Torres has tried to put on a brave face for her loved ones, who have been with her every step of the way, but she's experienced anger, hurt and loneliness on the inside.
Her second diagnosis also came with devastating news: her cancer was 95 percent estrogen based and she would need a hysterectomy, eliminating the possibility of becoming pregnant and having a child. It was the most difficult choice the 29-year-old had to make in her life because she always wanted to have children, but necessary to stay alive.
It was during this time that a small, but in charge, dachshund, Linkin, came into her life. Torres felt an immediate connection to him when she first laid eyes on him, and today he is her child, along with being an emotional support animal. He is seen strutting around Golden Valley with Torres almost every day, and even when she gets emotional discussing her cancer journey, one hug and kiss from him can make it better.
She even refers to her students as "my kids."
"Ms. Torres could have easily said, 'I can’t go to school today,' but she gets up every day, brings Linkin and teaches us and other periods," trumpet section leader Noah Simpkins said. "She just shows that no matter what is going on in your life, you come in this room and start making music and everything else in the world disappears."
After her surgery, there was no evidence of disease.

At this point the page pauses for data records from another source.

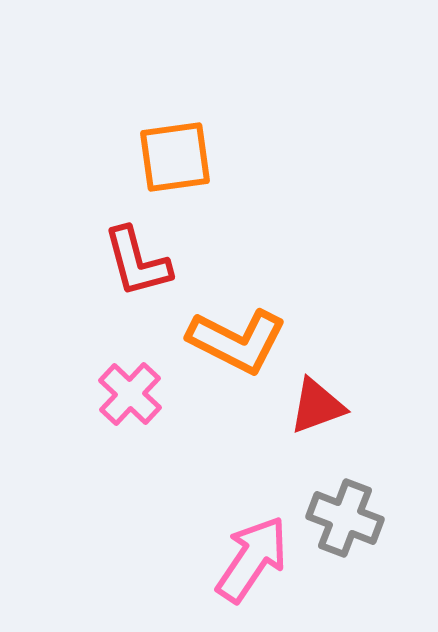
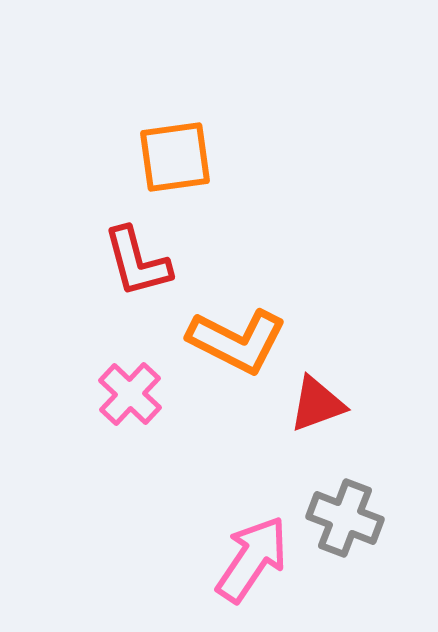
red triangle: moved 2 px up
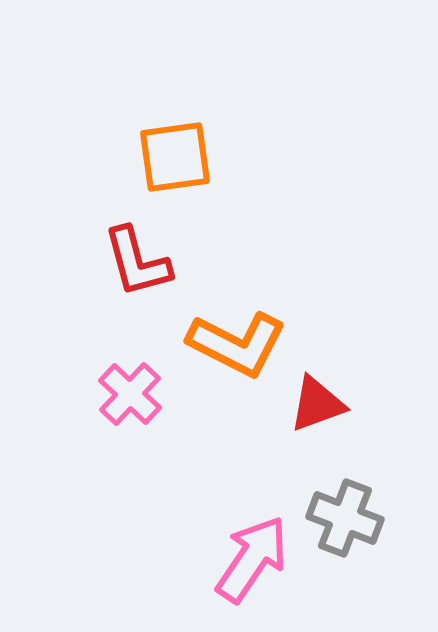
orange L-shape: moved 3 px down
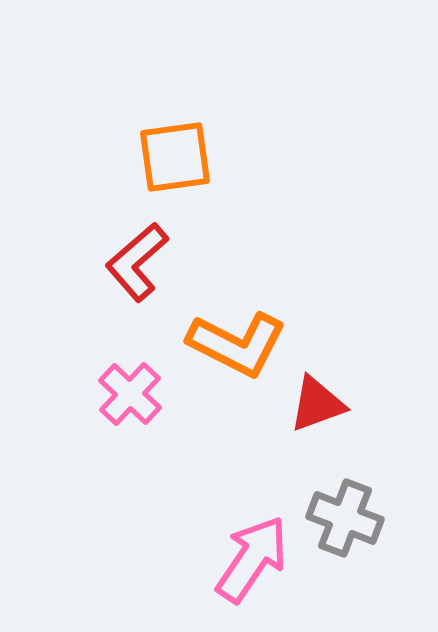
red L-shape: rotated 64 degrees clockwise
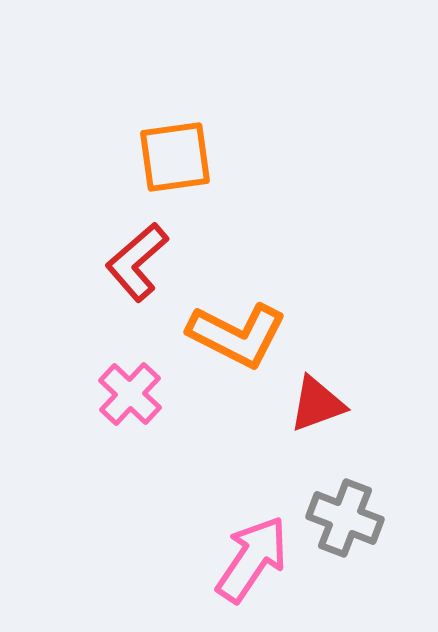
orange L-shape: moved 9 px up
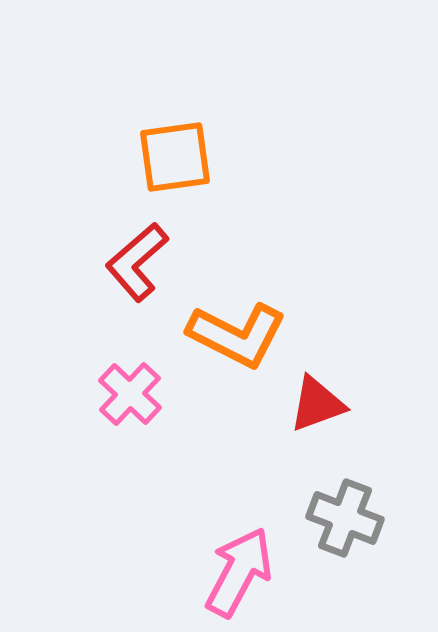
pink arrow: moved 13 px left, 13 px down; rotated 6 degrees counterclockwise
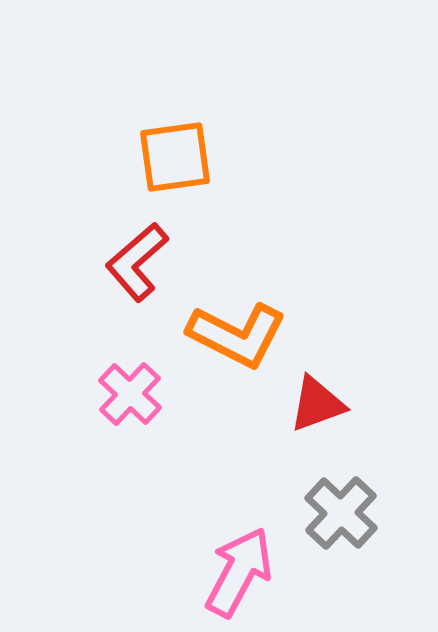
gray cross: moved 4 px left, 5 px up; rotated 22 degrees clockwise
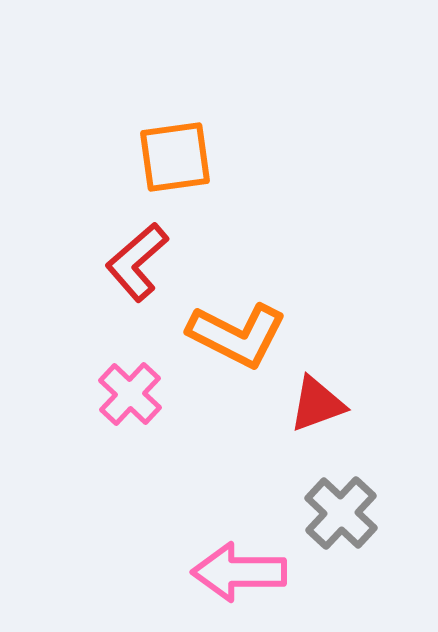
pink arrow: rotated 118 degrees counterclockwise
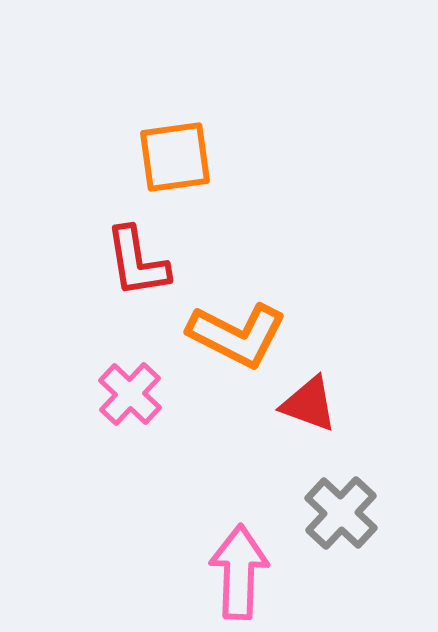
red L-shape: rotated 58 degrees counterclockwise
red triangle: moved 8 px left; rotated 40 degrees clockwise
pink arrow: rotated 92 degrees clockwise
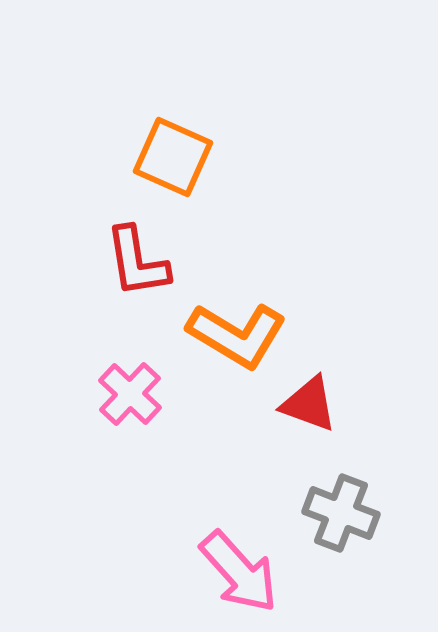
orange square: moved 2 px left; rotated 32 degrees clockwise
orange L-shape: rotated 4 degrees clockwise
gray cross: rotated 22 degrees counterclockwise
pink arrow: rotated 136 degrees clockwise
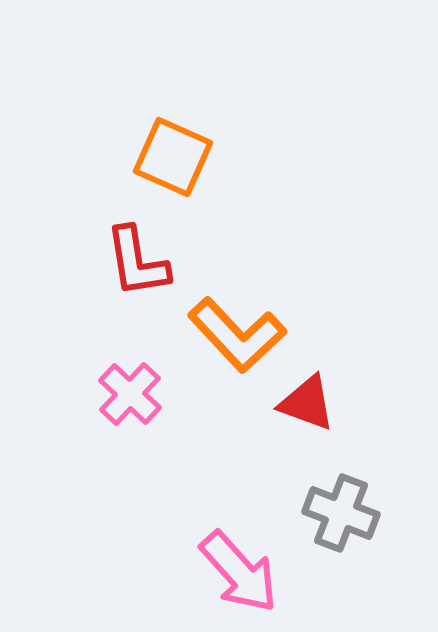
orange L-shape: rotated 16 degrees clockwise
red triangle: moved 2 px left, 1 px up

Unfortunately, the good news didn't stay, and for a third time she was diagnosed, this time with stage 4 metastatic breast cancer.
Two loves have kept her going throughout her journey: family and music.
She's lucky to have three parents — father Jerome Torres, stepfather Paul Campas and her mother — in her life. They've seen the good and bad times, and without them Torres wouldn't have been able to get through it all, she said.
It's been an indescribable five years for them. The time they have together is more sweet and precious nowadays, especially during the holidays, said Paul and Rawlyn Campas. Even a lazy day at home can be paradise.
Jerome Torres doesn't know where his daughter finds all the strength to give a thumbs-up and smile, but there's no denying she's his "little hero."
"I think when people get bad news with their health, that takes them down immediately," he said. "You have to have a drive and reason to live, and I think that’s keeping her going and she continues to do it."
For her, that's music. Torres could have stopped teaching when she was first diagnosed, but feeling the way she does when she gets in front of her students was impossible to walk away from, even during her worst moments. For the first time ever this year, she had to miss a band competition because she had an emergency surgery. She tried to convince doctors to let her go, but they wouldn't budge and it was devastating.
She's not one to listen if someone tells her to stay home or take a day off — Helman can concur — but she just wants to show others out there that life doesn't have to stop when cancer comes in the picture.
"If I can help one person who's newly diagnosed or is going through what I'm going through and make them feel not alone and know there’s someone else out there who is trying to survive like they are, I want to do that," she said.
Torres knows cancer will be with her through the remainder of her life, but with the care, love and support she's receiving, she feels like she has a shot of living past 40. What this next decade will bring is a mystery, but there's one thing she knows for sure: "Even though I’m sick and even though I don’t know how long I'm going to be here, I just want to teach."
Immediately after finishing her interview with a reporter, she walked into the band room, greeted another group of students and did just that.